Bersama dengan itu Jeon Wonwoo keluar dari ruangannya bersama dengan Hanbin dan sempat berpandangan dengan Mingyu lewat pembatas kubikel. Nyatanya pria itu hanya menghampiri Mingyu untuk menanyakan laporan dan sedikit menegurnya karena bertelepon di waktu kerja. Setelah menunduk dan mengungkapkan kata maaf Mingyu berjanji akan mengirim berkas laporan tiga puluh menit lagi ke ruangan pria itu–setelahnya Wonwoo menghilang dari pandangan Mingyu dan Mingyu masih memandang kepergiannya dengan perasaan aneh. Mengapa ia harus peduli pada pria yang sama sekali tidak peduli padanya? Selama gajinya masih dapat di cairkan ia rasa tidak masalah jika memiliki atasan yang tidak ramah.

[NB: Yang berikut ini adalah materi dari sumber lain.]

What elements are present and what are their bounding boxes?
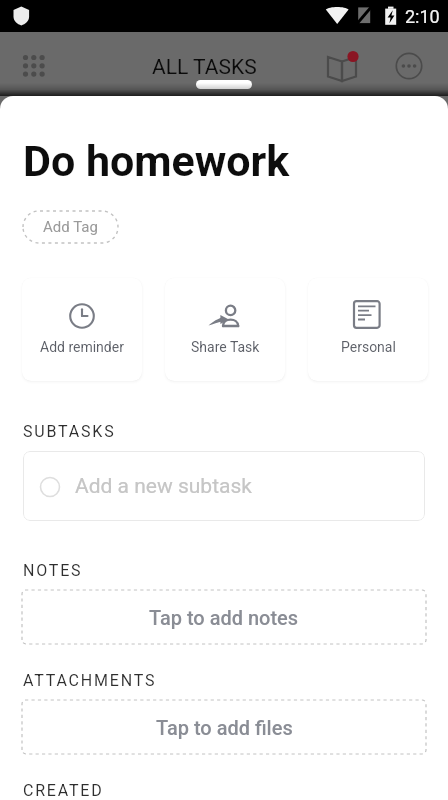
button[interactable]: Add Tag xyxy=(23,211,118,243)
staticText: Share Task xyxy=(191,339,260,355)
button[interactable]: Guide xyxy=(320,46,364,90)
staticText: 2:10 xyxy=(405,6,440,27)
staticText: Add a new subtask xyxy=(75,474,252,499)
staticText: Add Tag xyxy=(43,218,98,236)
button[interactable]: Add a new subtask xyxy=(23,451,425,521)
staticText: ATTACHMENTS xyxy=(23,671,157,690)
button[interactable]: Personal xyxy=(308,278,428,381)
staticText: ALL TASKS xyxy=(152,55,257,80)
staticText: Personal xyxy=(341,339,396,355)
staticText: Add reminder xyxy=(40,339,124,355)
button[interactable]: Tap to add files xyxy=(22,700,426,754)
button[interactable]: Share Task xyxy=(165,278,285,381)
staticText: NOTES xyxy=(23,561,83,580)
staticText: Tap to add files xyxy=(156,716,293,739)
staticText: CREATED xyxy=(23,781,104,800)
staticText: Do homework xyxy=(23,136,290,186)
button[interactable]: Tap to add notes xyxy=(22,590,426,644)
staticText: Tap to add notes xyxy=(149,606,299,629)
staticText: SUBTASKS xyxy=(23,422,116,441)
button[interactable]: Add reminder xyxy=(22,278,142,381)
button[interactable]: More options xyxy=(386,43,431,88)
button[interactable]: Apps xyxy=(14,46,54,86)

“Aku ingin normal kan?” Mingyu bermonolog kemudian kembali meraih ponselnya dan menekan nomor yang baru saja ia hubungi beberapa saat lalu. “Eomma acara kantornya di tunda hingga Minggu depan. Aku akan pulang ke rumah setelah menyelesaikan pekerjaanku.”
Mingyu memutuskan sambungan telepon dan meletakkan benda pipih itu di atas buku note berisikan jadwal kesehariannya. Pria itu bertopang dagu di depan layar komputer dan memainkan mouse di tangan kanannya. “Aku ini kenapa sih?” tanyanya pada diri sendiri.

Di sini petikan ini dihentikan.